Comments on this document are welcome. Please send any comments, suggestions, and corrections to the author, Mike Cowlishaw (mfc@speleotrove.com).
The decNumber module is part of the IBM decNumber package;[3] it implements arbitrary-precision arithmetic with fully tailorable parameters (rounding precision, exponent range, and other factors can all be changed at run time). All decNumber operations always accept arbitrary-length operands. The decNumber module uses a general-purpose internal format (tunable at compile time) which requires conversions to and from any external format. When working with 754r encodings all parameters and results require conversions (each about 100 cycles).
The decFloats modules are also part of the decNumber package; they work directly on the fixed-size encodings with decimal significand. This document gives results for the decDouble and decQuad modules (64-bit and 128-bit formats).
The Intel[4] Decimal Floating-Point Library (IDFPL) is an Intel Software Development Product.[5] The functions in the library work directly on the fixed-size encodings with binary significand (64-bit and 128-bit formats).
All three implementations are open source and written in C.
The decNumber and decFloats implementations require 32-bit binary integer types only, conform to strict aliasing and alignment rules, and are tested for use on both little-endian and big-endian architectures. They support string conversions for both ASCII/UTF8 and EBCDIC, BCD conversions, and decimal integer operations (integer divide, shift, rotate, logical and, or, xor, etc.).

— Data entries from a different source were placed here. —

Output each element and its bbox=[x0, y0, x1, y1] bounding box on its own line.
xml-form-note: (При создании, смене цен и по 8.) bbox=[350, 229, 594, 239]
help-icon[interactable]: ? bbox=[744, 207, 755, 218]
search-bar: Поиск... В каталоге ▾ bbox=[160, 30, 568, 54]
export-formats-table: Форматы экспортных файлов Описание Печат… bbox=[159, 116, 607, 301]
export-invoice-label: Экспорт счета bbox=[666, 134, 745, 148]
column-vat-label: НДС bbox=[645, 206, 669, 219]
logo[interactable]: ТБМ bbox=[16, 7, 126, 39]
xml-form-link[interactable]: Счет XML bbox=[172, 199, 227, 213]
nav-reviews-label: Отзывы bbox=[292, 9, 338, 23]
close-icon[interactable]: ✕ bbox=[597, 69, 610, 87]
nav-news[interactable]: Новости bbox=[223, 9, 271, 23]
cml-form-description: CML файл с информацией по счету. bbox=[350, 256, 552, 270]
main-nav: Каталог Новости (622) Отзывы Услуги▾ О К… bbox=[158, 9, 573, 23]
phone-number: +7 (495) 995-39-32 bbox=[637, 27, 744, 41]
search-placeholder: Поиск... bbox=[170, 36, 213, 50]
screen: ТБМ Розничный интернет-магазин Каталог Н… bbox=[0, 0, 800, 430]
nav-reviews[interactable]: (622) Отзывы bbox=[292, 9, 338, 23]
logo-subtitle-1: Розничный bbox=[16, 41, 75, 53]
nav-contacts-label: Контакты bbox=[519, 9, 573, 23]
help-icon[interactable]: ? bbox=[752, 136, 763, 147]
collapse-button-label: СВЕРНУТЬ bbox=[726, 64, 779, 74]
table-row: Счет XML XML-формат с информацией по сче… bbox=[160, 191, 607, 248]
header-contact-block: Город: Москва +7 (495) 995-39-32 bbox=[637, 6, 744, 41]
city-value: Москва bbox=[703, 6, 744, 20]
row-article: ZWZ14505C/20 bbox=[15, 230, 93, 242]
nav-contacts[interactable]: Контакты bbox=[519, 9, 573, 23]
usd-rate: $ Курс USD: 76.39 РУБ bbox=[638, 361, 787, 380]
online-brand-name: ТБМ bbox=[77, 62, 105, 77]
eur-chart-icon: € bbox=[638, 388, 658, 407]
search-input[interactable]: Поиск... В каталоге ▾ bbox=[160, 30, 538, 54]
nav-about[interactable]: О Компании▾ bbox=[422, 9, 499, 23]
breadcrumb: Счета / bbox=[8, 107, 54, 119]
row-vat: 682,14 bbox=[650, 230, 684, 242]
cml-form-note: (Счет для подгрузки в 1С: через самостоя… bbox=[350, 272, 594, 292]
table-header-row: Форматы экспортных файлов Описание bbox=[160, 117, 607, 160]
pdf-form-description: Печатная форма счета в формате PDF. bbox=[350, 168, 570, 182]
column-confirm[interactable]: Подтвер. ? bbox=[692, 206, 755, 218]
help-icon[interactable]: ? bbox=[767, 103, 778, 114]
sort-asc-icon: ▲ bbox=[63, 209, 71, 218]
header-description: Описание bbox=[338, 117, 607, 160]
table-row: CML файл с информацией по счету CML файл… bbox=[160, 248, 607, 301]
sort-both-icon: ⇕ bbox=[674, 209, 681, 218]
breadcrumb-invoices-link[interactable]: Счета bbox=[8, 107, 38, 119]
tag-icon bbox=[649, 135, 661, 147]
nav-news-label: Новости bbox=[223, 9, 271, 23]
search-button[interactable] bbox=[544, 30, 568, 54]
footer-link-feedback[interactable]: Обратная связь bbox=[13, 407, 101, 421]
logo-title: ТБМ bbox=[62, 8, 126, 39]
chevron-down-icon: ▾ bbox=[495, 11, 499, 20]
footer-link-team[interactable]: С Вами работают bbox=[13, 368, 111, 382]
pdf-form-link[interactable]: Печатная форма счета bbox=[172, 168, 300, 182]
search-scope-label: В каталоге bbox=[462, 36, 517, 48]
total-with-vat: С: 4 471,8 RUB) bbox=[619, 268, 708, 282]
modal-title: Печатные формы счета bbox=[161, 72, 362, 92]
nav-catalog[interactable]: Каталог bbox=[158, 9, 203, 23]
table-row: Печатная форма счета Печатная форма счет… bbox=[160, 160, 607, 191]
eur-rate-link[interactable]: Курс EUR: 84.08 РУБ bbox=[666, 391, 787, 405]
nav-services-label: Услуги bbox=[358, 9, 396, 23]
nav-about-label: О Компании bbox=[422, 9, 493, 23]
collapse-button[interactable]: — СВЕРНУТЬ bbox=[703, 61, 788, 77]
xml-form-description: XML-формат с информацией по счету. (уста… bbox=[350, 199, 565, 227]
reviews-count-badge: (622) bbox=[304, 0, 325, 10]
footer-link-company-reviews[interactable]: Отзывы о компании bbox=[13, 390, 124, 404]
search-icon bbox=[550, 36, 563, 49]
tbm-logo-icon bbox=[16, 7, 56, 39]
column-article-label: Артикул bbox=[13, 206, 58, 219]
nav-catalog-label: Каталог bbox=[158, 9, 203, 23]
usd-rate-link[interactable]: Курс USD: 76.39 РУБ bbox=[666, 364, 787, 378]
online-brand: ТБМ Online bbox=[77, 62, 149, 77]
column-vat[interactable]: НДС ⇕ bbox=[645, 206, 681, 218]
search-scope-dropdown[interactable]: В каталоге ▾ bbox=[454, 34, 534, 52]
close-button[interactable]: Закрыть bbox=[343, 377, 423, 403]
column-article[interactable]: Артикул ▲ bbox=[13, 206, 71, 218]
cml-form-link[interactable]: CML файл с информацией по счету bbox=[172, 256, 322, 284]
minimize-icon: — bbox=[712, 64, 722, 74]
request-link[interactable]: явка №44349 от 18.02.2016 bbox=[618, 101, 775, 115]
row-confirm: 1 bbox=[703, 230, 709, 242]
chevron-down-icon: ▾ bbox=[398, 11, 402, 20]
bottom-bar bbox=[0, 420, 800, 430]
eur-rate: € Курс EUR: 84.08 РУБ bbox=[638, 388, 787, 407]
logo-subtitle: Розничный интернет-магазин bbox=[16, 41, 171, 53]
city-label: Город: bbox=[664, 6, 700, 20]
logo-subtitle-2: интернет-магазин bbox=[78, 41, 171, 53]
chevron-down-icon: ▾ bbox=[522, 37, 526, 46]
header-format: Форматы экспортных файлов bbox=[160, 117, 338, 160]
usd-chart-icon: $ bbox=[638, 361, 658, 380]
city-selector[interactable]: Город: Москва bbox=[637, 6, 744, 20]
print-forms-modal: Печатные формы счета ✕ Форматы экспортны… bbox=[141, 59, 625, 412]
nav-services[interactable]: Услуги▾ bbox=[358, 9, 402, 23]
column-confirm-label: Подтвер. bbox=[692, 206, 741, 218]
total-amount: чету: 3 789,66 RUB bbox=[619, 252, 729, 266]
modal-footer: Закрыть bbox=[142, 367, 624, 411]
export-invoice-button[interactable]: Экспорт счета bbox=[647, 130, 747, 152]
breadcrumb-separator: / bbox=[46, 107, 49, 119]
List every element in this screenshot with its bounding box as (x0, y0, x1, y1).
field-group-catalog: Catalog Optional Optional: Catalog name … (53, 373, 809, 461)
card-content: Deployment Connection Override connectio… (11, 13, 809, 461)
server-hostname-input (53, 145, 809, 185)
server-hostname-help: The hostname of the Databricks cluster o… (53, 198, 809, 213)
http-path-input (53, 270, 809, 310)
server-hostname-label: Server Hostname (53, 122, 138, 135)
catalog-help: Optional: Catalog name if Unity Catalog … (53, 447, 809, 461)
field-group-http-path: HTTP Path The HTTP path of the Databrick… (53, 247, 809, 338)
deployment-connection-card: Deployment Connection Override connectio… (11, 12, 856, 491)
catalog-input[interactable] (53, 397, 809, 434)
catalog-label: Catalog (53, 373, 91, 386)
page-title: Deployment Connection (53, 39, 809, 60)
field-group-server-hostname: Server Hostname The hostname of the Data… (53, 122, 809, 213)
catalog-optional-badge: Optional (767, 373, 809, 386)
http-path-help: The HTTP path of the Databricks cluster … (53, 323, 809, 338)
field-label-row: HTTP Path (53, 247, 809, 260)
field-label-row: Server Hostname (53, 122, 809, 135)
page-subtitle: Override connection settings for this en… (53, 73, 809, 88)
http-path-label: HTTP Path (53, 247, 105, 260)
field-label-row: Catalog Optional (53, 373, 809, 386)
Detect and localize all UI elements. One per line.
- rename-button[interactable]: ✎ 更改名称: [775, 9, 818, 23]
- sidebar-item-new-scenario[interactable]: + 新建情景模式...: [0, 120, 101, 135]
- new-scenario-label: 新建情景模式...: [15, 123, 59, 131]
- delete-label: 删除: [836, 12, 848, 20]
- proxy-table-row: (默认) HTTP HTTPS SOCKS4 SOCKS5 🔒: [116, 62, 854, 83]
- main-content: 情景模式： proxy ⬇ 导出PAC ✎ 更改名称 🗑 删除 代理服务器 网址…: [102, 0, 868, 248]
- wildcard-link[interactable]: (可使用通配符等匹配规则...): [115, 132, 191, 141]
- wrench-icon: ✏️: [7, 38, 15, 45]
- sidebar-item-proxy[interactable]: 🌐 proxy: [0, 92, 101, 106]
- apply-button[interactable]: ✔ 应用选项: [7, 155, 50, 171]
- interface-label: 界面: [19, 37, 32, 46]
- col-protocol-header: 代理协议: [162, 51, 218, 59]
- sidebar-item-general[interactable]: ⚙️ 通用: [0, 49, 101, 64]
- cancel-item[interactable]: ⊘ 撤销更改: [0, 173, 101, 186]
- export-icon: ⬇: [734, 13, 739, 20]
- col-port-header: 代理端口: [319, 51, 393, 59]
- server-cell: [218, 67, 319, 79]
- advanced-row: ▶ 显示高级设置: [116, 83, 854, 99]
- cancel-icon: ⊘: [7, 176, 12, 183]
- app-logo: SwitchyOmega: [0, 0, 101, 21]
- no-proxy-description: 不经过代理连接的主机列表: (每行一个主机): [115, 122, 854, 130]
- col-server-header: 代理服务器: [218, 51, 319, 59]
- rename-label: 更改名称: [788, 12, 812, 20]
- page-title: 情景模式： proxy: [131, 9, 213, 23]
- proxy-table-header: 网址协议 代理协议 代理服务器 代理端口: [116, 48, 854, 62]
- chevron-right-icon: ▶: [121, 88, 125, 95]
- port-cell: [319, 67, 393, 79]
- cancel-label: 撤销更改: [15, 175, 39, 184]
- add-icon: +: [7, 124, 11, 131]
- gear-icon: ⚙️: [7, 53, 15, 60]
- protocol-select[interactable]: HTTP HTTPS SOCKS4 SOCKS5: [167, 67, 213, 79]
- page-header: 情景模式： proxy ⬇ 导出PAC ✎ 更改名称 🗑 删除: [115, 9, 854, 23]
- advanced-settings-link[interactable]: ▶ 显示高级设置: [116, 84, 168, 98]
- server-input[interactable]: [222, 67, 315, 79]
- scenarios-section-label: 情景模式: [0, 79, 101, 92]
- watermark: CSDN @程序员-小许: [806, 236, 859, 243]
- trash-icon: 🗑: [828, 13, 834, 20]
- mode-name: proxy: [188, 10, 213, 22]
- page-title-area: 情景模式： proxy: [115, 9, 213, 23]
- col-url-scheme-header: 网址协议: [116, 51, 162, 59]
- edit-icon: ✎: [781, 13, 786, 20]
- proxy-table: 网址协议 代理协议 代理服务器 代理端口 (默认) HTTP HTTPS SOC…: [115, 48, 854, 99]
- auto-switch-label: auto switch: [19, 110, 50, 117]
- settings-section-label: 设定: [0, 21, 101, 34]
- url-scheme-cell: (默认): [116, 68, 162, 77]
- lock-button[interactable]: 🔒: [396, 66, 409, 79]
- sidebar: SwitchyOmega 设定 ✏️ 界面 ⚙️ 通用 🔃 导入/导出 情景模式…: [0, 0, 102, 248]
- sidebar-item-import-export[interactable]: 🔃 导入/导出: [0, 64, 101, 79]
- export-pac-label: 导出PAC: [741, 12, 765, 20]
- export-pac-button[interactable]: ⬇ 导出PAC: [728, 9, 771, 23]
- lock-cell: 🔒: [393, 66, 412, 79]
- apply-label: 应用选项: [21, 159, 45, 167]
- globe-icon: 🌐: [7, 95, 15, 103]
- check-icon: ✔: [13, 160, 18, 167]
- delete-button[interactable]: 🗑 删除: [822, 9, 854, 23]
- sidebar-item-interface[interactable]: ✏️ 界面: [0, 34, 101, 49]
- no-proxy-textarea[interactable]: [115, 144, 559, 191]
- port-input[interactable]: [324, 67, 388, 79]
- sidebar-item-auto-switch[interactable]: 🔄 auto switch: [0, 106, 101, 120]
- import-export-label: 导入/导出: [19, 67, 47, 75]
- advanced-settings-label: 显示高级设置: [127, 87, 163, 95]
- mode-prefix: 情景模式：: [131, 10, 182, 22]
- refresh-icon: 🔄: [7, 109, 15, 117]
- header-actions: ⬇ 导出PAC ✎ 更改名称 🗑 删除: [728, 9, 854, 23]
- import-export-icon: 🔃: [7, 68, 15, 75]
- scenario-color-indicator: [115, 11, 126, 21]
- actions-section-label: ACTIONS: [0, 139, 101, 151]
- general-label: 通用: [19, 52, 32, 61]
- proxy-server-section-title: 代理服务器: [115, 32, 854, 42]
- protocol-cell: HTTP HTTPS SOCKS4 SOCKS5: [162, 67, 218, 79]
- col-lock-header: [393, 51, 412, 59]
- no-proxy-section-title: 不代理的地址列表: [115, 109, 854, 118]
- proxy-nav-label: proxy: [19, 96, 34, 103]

The IDFPL implementation requires 64-bit binary integer and floating-point types, and is assumed to be little-endian and ASCII/UTF8 only (the README files do not refer to big-endian[6] or EBCDIC support). BCD conversions and decimal integer operations are not supported by the IDFPL implementation.
For example, the times below are cycles measured on an Intel Pentium M processor in an IBM X41T Thinkpad[7] – on a Pentium 4 or RISC processor most of the tests would show significantly higher cycle counts. The compiler used also makes a measurable difference, so all the cycle counts were measured using the same hardware, compiler, and compiler options (detailed in the notes in the next section).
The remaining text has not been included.